Tenants endure cold-water living
By Treena Shapiro
Advertiser Government Writer
By Treena Shapiro
Persistent cloudy weather left dozens of Mayor Wright Housing tenants without hot water for more than a month, thanks to insufficient or faulty backups to their solar water heaters.
Saipeti Lasaele, who has lived in the public housing complex for more than 20 years, said yesterday was the first time in more than six weeks that she had hot water.
"It was really, really bad," she said.
Wendall Chu, the public housing supervisor who manages Mayor Wright and two other projects, said the problem is that the water heating system is more than 20 years old. "It's old, and some of (the backups) may be completely defective by now," he said.
Although the problem is a recurrent one, this is the longest the tenants have been stuck with cold water, Chu said.
"We've never had rain like this before," Chu said. "It's unheard of.

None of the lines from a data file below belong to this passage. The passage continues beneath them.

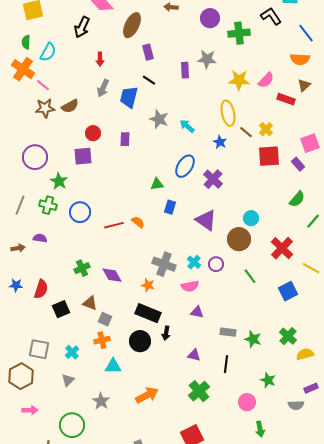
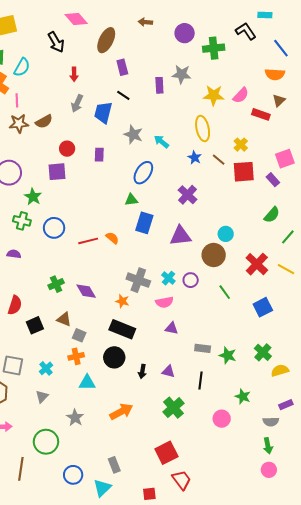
black arrow: (82, 27) -> (56, 42), turned -55
pink line: (43, 85) -> (17, 100), turned 48
brown line: (246, 132) -> (219, 160), moved
blue ellipse: (185, 166) -> (143, 173), moved
blue rectangle: (170, 207) -> (144, 223), size x1.5
purple triangle: (206, 220) -> (181, 236), turned -40
yellow line: (311, 268) -> (286, 269), moved
black arrow: (166, 333) -> (142, 371), moved
green arrow: (260, 429) -> (268, 446), moved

I've never experienced something like that."
Chu said his engineering section has been trying to come up with a solution to the problem, but is hindered by a lack of money. The backup heaters would cost $1,500 each to replace, and each of the 35 buildings needs two or three units.
In the meantime, Chu has recommended that the tenants heat water on the stove until the sun returns. "They grumble when I tell them to do that," he said.

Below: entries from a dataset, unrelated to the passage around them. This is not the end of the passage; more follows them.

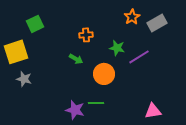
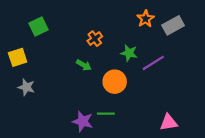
orange cross: (86, 35) -> (95, 39), turned -32
yellow square: (16, 52) -> (18, 57), size x0.7

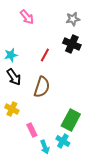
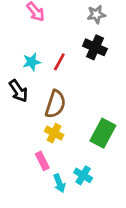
cyan star: (11, 55) -> (32, 62), moved
yellow cross: (12, 109) -> (54, 133), moved
green rectangle: (71, 120) -> (103, 133), moved

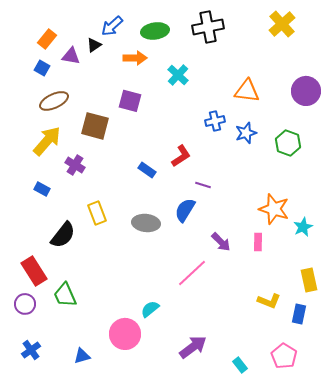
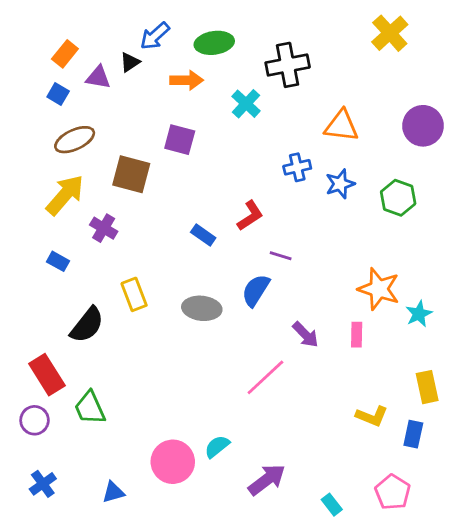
black cross: (208, 27) -> (288, 65), moved
cyan semicircle: (150, 309) -> (217, 447), moved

Hanna Eliapo, the president of the residents association, said the problem was never fully explained.
"There's lots of excuses that I hear; we've got to wait for these men to come fix it," she said. "When it was raining, that was the worst ... but (it started) before the rain."
It's reached the point where many residents are so tired of going to the office, they don't even bother to complain, Eliapo said.

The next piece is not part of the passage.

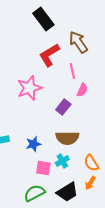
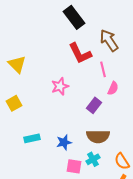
red L-shape: (49, 55) -> (80, 53), turned -85
pink star: (29, 88) -> (60, 86), size x0.7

Lasaele said she has often had long spells with only cold water. "Sometimes, a whole month we don't have hot water," Lasaele said. "They just never come to fix it."
Rolf Christ, owner and operator of R&R Solar Supply who has worked on the Mayor Wright system, said the backup problems have been there from the beginning.
"The backup was misdesigned," he said. "It was way undersized."
Ideally, solar water-heating systems should have gas or electric backups that take over when there's no sun to heat the panels. The backups should provide at least a one-day supply of hot water.
At Mayor Wright, however, a backup unit that serves six households really only has the capacity to serve 1 1/2, Christ said.
Christ said what is happening at Mayor Wright is unusual for a building on a solar system. The only recent complaints he has received about other systems is when one needs to be reset to automatically switch to the backup heater when there isn't enough sun.
In the case of Mayor Wright, he said the complaints seem to focus on the backups, since they only seem to surface after days of cloudy weather.
"It's probably a good testimony (on solar power). If we do have regular weather, we don't seem to have a problem," he said.